Hooks-- too many opening hooks seem designed not to open the story but rather just to have a hook-y first line.
But we all know that hooks sell.
The problem is, often the hook just confuses, because it's meant not to let the reader in on what's going on, but to be clever and cute and use buzzwords, or set up some ironic contrast, or... well, hook the reader.
Too often I read first lines that are "hooks" and then the story actually starts, and that hook just serves to confuse. It doesn't lead into the opening of the scene, or set anything up beyond the hook itself.
Like:
The first time Aragon saw his future mistress, he was knee-deep in naked women. (Hook) The victory celebration was held in the Headless Pig tavern on the outskirts of town. When Aragon entered, he saw two of his friends from the regiment standing at the bar, glasses raised-- (Opening)

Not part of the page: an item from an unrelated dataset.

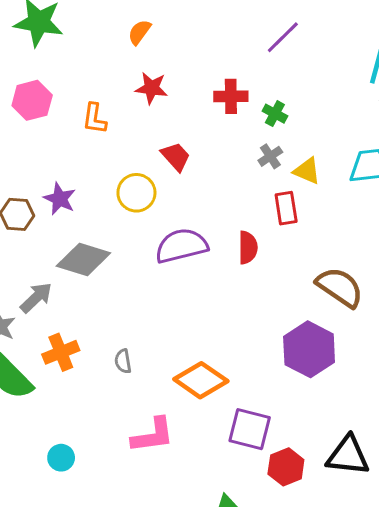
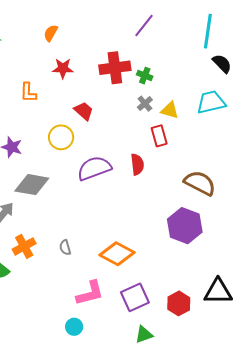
red cross: (231, 96) -> (115, 68), size x1.4
purple square: (250, 429) -> (135, 297), moved, turned -32
cyan circle: (61, 458) -> (74, 327), moved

Now notice that there's a break in continuity-- presumably the hook event (meeting mistress) happened AFTER the opening event (Aragon entering tavern). That's not necessarily bad (the hook might be sort of a topic sentence previewing the point of the whole event. But the discordance of sequence might matter, might confuse the reader, and so that should be something you notice -- there are always tradeoffs, and a common tradeoff to starting with a hook is that you mess up the chronological sequence of the scene.
Also how would you feel if you were the reader and you read that hook (where there's "mistress" followed immediately by "naked women") and assume sensibly that "his future mistress" means the woman who is to share his bed... but it turns out the "mistress" is actually his future boss (the mistress of the estate where he becomes head gardener or something)? Would that be fun for you, or annoying? Again a tradeoff-- misdirection can work to set up a theme of deception, or it can, um, annoy the reader by being deceptive. That is, you might think about whether this is amplifying or setting up something beyond just the cleverness-- and again, what are the tradeoffs?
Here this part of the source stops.